▶ **WORK ORDER**
What you return must be the data below, word for word, without any images.

Start of DATA SUPPLIED

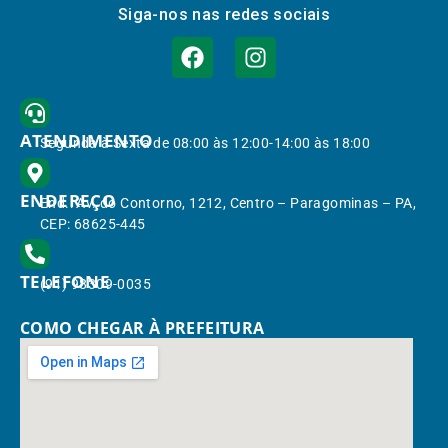
Siga-nos nas redes sociais
ATENDIMENTO
Segunda à Sexta de 08:00 às 12:00-14:00 às 18:00
ENDEREÇO
End.: Av. do Contorno, 1212, Centro – Paragominas – PA,
CEP: 68625-445
TELEFONE
(91) 98309-0035
COMO CHEGAR À PREFEITURA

End of DATA SUPPLIED

▶ **RESULT OF THIS EXERCISE**
Siga-nos nas redes sociais
ATENDIMENTO
Segunda à Sexta de 08:00 às 12:00-14:00 às 18:00
ENDEREÇO
End.: Av. do Contorno, 1212, Centro – Paragominas – PA,
CEP: 68625-445
TELEFONE
(91) 98309-0035
COMO CHEGAR À PREFEITURA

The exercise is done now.